Fig. 243.—Knucklebones and Dice (Nos. 621-3). 1:1.

Fig. 244.—Bronze Dice-Box (No. 624). 4:5.

Besides being used in various kinds of games, knucklebones were also employed as dice. The four long faces of the knucklebone differed from one another in form, one being convex, another concave, another nearly flat, and the fourth sinuous and irregular. The values assigned to these sides were: (a) to the flat side (χῖον), 1; (b) the sinuous side (κῷον), 6; (c) the concave (ὕπτιον), 3; (d) the convex (πρηνές), 4. This is the order in which they are shown in fig. 243, from left to right. Astragali thus required no marks of value upon them, since their sides were naturally distinguished. The ordinary cube-shaped dice, marked 1-6 (No. 622) were also widely used by the Greeks and Romans (fig. 243). The usual arrangement of numbers was, as now, 1 opposite 6, 2 opposite 5, and 3 opposite 4,[84] but other arrangements occur. Some dice are interesting on account of their peculiar form, e.g., the squatting silver figures (No. 623, fig. 204), which are marked with the values 1-6 on different parts of the body. A Roman bronze dice-box is shown in fig. 244 (No. 624). The ordinary materials of dice were ivory, bone, or wood. Of the multifarious ways of playing with dice known to the Greeks and Romans, the one most in vogue may be mentioned.
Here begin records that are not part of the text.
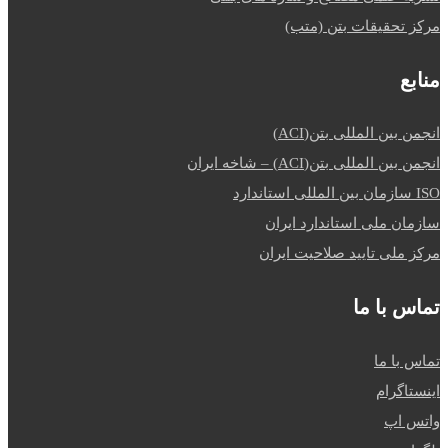
مرکز تحقیقات بتن (متب)
منابع
انجمن بین المللی بتن(ACI)
انجمن بین المللی بتن(ACI) – شاخه ایران
ISO سازمان بین المللی استاندارد
سازمان ملی استاندارد ایران
مرکز ملی تایید صلاحیت ایران
تماس با ما
تماس با ما
اینستاگرام
واتس اپ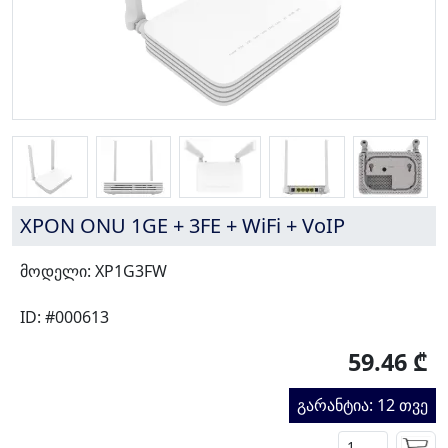
XPON ONU 1GE + 3FE + WiFi + VoIP
მოდელი: XP1G3FW
ID: #000613
59.46 ₾
გარანტია: 12 თვე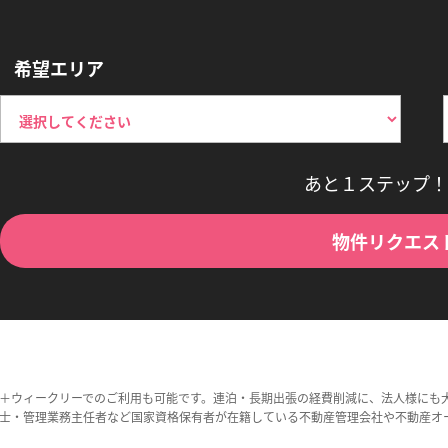
希望エリア
あと１ステップ！
物件リクエス
＋ウィークリーでのご利用も可能です。連泊・長期出張の経費削減に、法人様にも
士・管理業務主任者など国家資格保有者が在籍している不動産管理会社や不動産オ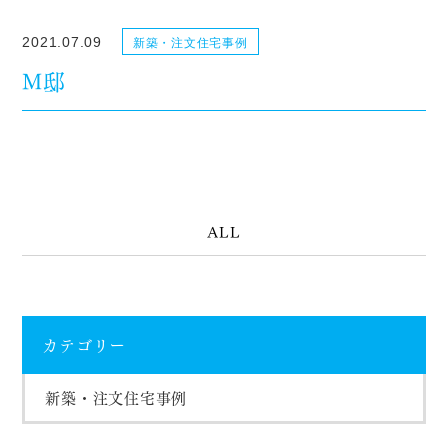
2021.07.09
新築・注文住宅事例
M邸
ALL
カテゴリー
新築・注文住宅事例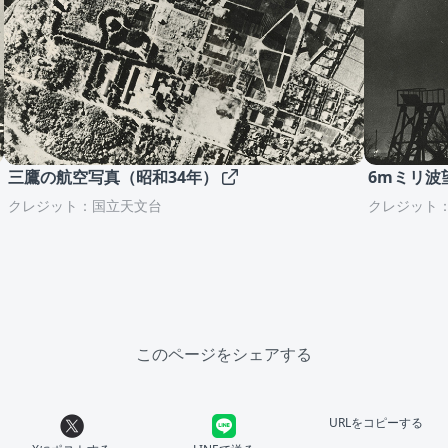
三鷹の航空写真（昭和34年）
6mミリ波
クレジット：国立天文台
クレジット
このページをシェアする
URLをコピーする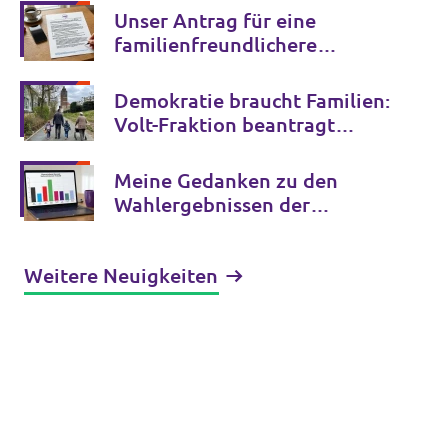
Unser Antrag für eine
familienfreundlichere
Stadtpolitik – Was nun
beschlossen wurde und Klaras
Demokratie braucht Familien:
Gedanken dazu
Volt-Fraktion beantragt
familienfreundliche Regeln
für die Stadtpolitik
Meine Gedanken zu den
Wahlergebnissen der
Stadtverordnetenwahl in
Darmstadt
Weitere Neuigkeiten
In this three dice were used, and the object was to throw the highest number (πλειστοβολίνδα). The best throw, three sixes, became proverbial. In Aeschylos' Agamemnon the watchman, when he saw the beacon-fire blaze forth which told of Agamemnon's victorious return, exclaimed:——"I'll count my master's fortunes fallen fair, now that my beacon watch has thrown a triple six."[85] With astragali, on the other hand, the best throw was 1, 3, 4, 6, and was called "the throw of Venus." For this each bone had to present a different face.[86] The worst throw was the "Dogs," when four aces turned up.[87]

Dice of exceptional form are the twenty-sided one, inscribed with the Greek letters Α to Υ (No. 625), a fourteen-sided one inscribed with Roman numerals (No. 626), and an uninscribed fourteen-sided crystal die from Naukratis. With these may be mentioned the triple teetotum (No. 627) and the four-sided triple die, one side of which has been left plain (No. 628).